Parkinson’s disease causes the progressive loss of nerve cells that release dopamine, a chemical that helps control body movement. The researchers triggered a similar loss of cells in macaque monkeys, then used human stem cells to replace them.
They hope to have human clinical trials in 2018.
The animals showed significant improvement in their symptoms two years after having precursor dopamine neurons derived from human stem cells transplanted into their brains.
These cells – known as induced pluripotent stem (iPS) cells – are created by genetically reprogramming ordinary adult cells, so that they revert to an embryonic-like state.
Growth and survival of iPS cell-derived dopaminergic neuron progenitors in vivo.
Researcher Prof Jun Takahashi, from Kyoto University, said the work, published in the journal Nature, showed that the artificially created cells were as effective as those created naturally in the brain of the monkeys.
Parkinson’s disease degenerates a specific type of cells in the brain known as dopaminergic (DA) neurons. It has been reported that when symptoms are first detected, a patient will have already lost more than half of his or her DA neurons. Several studies have shown the transplantation of DA neurons made from fetal cells can mitigate the disease. The use of fetal tissues is controversial, however. On the other hand, iPS cells can be made from blood or skin, which is why Professor Takahashi, who is also a neurosurgeon specializing in Parkinson’s disease, plans to use DA neurons made from iPS cells to treat patients.
It is generally assumed that the outcome of a cell therapy will depend on the number of transplanted cells that survive, but Kikuchi found this was not the case. More important than the number of cells was the quality of the cells.
“Each animal received cells prepared from a different iPS cell donor. We found the quality of donor cells had a large effect on the DA neuron survival,” Kikuchi said.
To understand why, he looked for genes that showed different expression levels, finding 11 genes that could mark the quality of the progenitors. One of those genes was Dlk1.
“Dlk1 is one of the predictive markers of cell quality for DA neurons made from embryonic stem cells and transplanted into rat. We found Dlk1 in DA neurons transplanted into monkey. We are investigating Dlk1 to evaluate the quality of the cells for clinical applications.”
In a related study, the same group reports a strategy that improves the survival of the transplanted cells in monkeys.
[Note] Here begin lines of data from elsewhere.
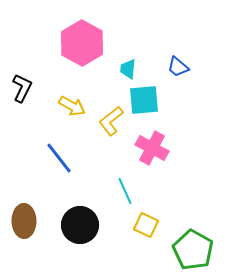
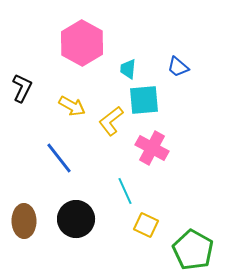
black circle: moved 4 px left, 6 px up
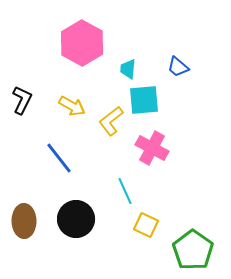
black L-shape: moved 12 px down
green pentagon: rotated 6 degrees clockwise
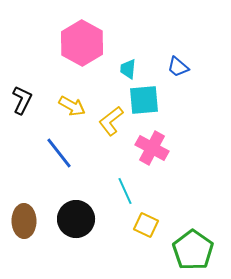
blue line: moved 5 px up
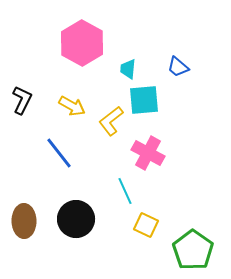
pink cross: moved 4 px left, 5 px down
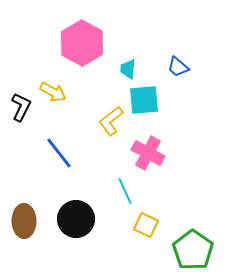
black L-shape: moved 1 px left, 7 px down
yellow arrow: moved 19 px left, 14 px up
For a transplantation to succeed, the donor and patient must have matching human leukocyte antigens (HLA) to prevent tissue rejection. The equivalent to HLA in monkeys is MHC, or major histocompatibility complex. This study, which can be read in Nature Communications, shows that dopamine neurons derived from MHC-matched monkey iPS cells stimulate far less neuroinflammation when transplanted into monkey brains than did dopamine neurons derived from MHC-unmatched monkey iPS cells.
Matching the antigens of the donor with the patient reduces the amount of immunosuppression drugs.
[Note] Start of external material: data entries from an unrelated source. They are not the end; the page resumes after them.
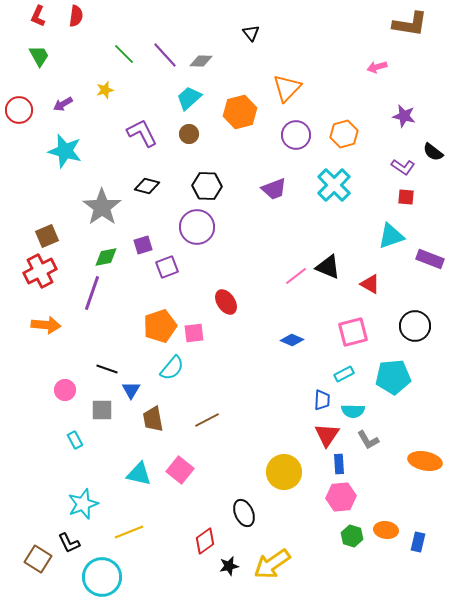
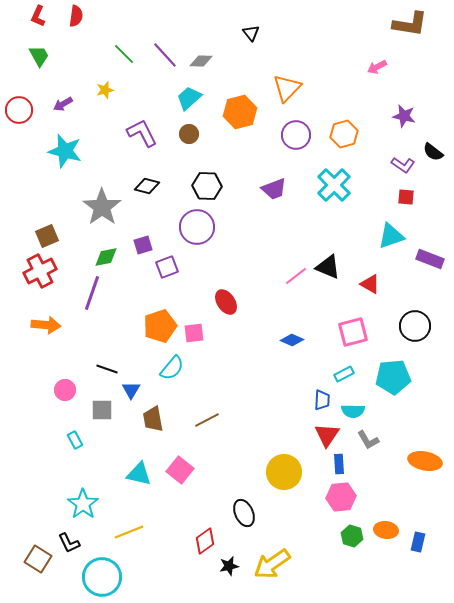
pink arrow at (377, 67): rotated 12 degrees counterclockwise
purple L-shape at (403, 167): moved 2 px up
cyan star at (83, 504): rotated 16 degrees counterclockwise
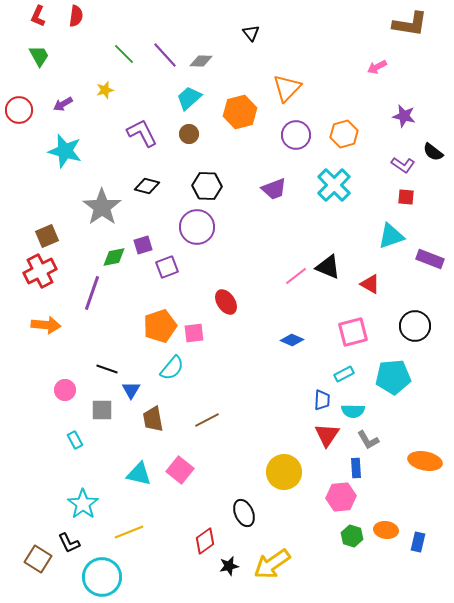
green diamond at (106, 257): moved 8 px right
blue rectangle at (339, 464): moved 17 px right, 4 px down
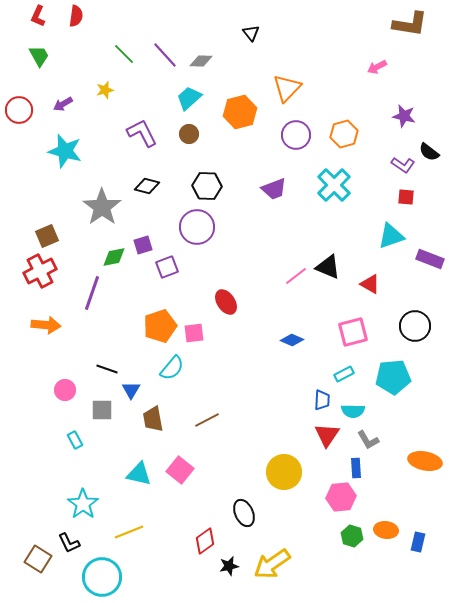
black semicircle at (433, 152): moved 4 px left
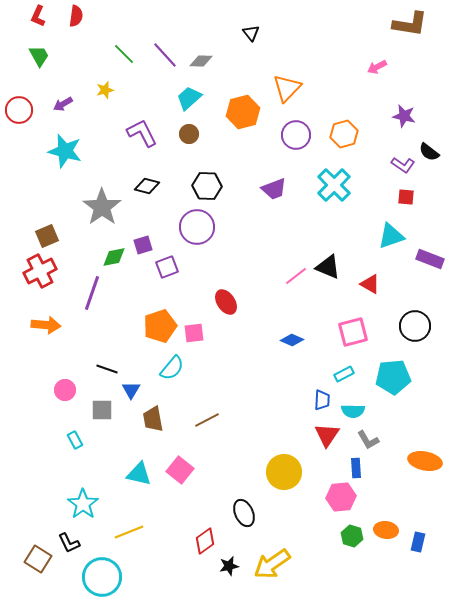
orange hexagon at (240, 112): moved 3 px right
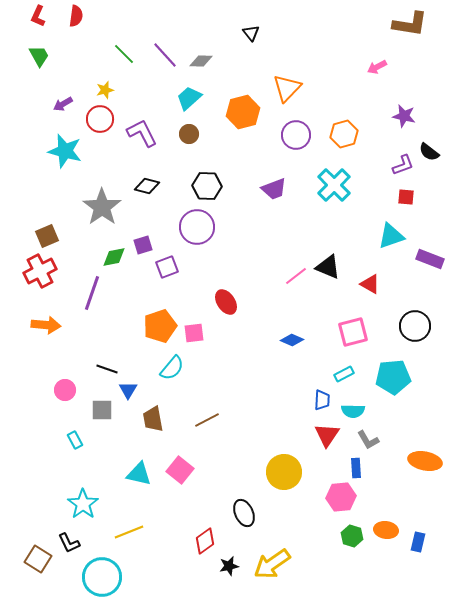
red circle at (19, 110): moved 81 px right, 9 px down
purple L-shape at (403, 165): rotated 55 degrees counterclockwise
blue triangle at (131, 390): moved 3 px left
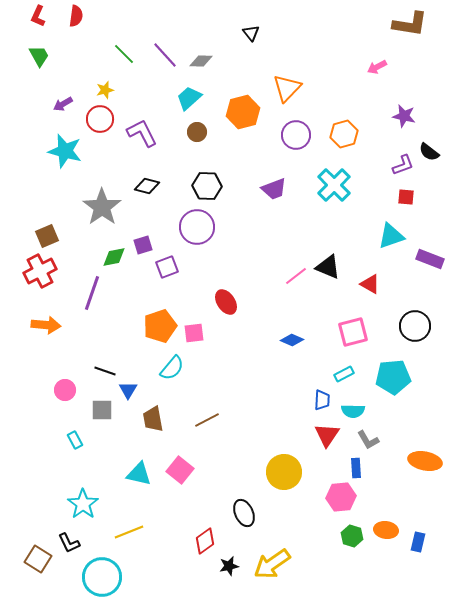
brown circle at (189, 134): moved 8 px right, 2 px up
black line at (107, 369): moved 2 px left, 2 px down
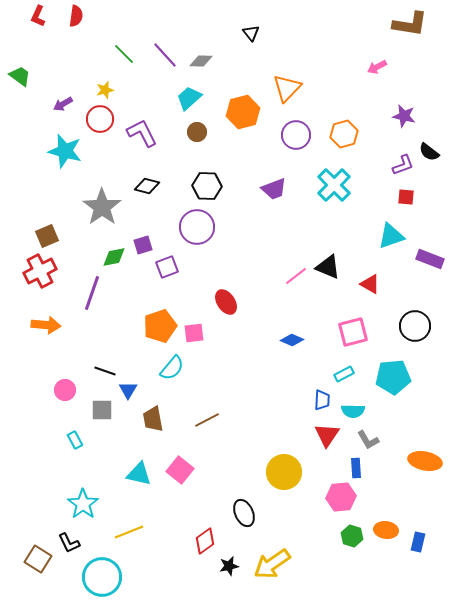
green trapezoid at (39, 56): moved 19 px left, 20 px down; rotated 25 degrees counterclockwise
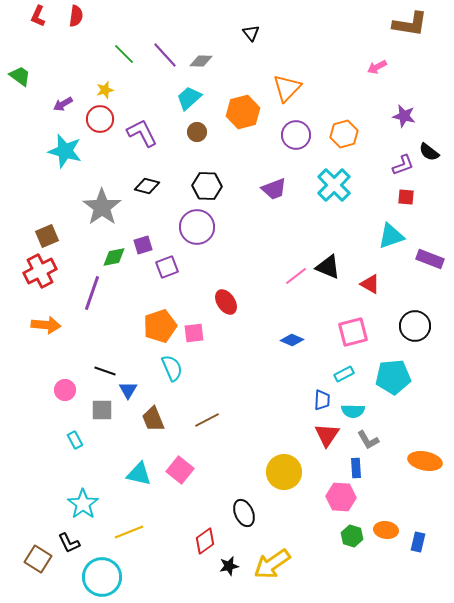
cyan semicircle at (172, 368): rotated 64 degrees counterclockwise
brown trapezoid at (153, 419): rotated 12 degrees counterclockwise
pink hexagon at (341, 497): rotated 8 degrees clockwise
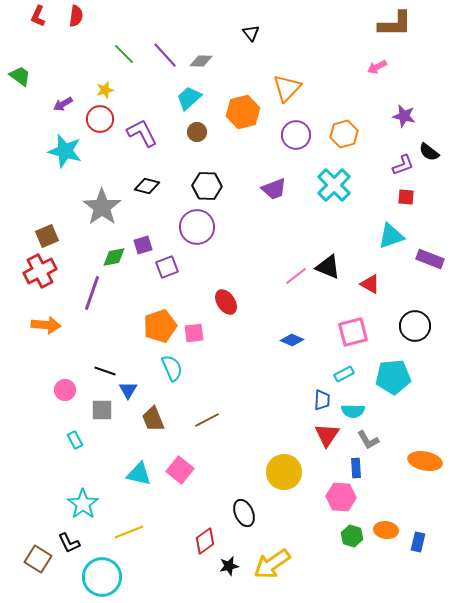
brown L-shape at (410, 24): moved 15 px left; rotated 9 degrees counterclockwise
Induced pluripotent stem cells (iPS cells) are a promising source for a cell-based therapy to treat Parkinson’s disease (PD), in which midbrain dopaminergic neurons progressively degenerate. However, long-term analysis of human iPS cell-derived dopaminergic neurons in primate PD models has never been performed to our knowledge. Here we show that human iPS cell-derived dopaminergic progenitor cells survived and functioned as midbrain dopaminergic neurons in a primate model of PD (Macaca fascicularis) treated with the neurotoxin MPTP. Score-based and video-recording analyses revealed an increase in spontaneous movement of the monkeys after transplantation. Histological studies showed that the mature dopaminergic neurons extended dense neurites into the host striatum; this effect was consistent regardless of whether the cells were derived from patients with PD or from healthy individuals. Cells sorted by the floor plate marker CORIN did not form any tumours in the brains for at least two years. Finally, magnetic resonance imaging and positron emission tomography were used to monitor the survival, expansion and function of the grafted cells as well as the immune response in the host brain. Thus, this preclinical study using a primate model indicates that human iPS cell-derived dopaminergic progenitors are clinically applicable for the treatment of patients with PD.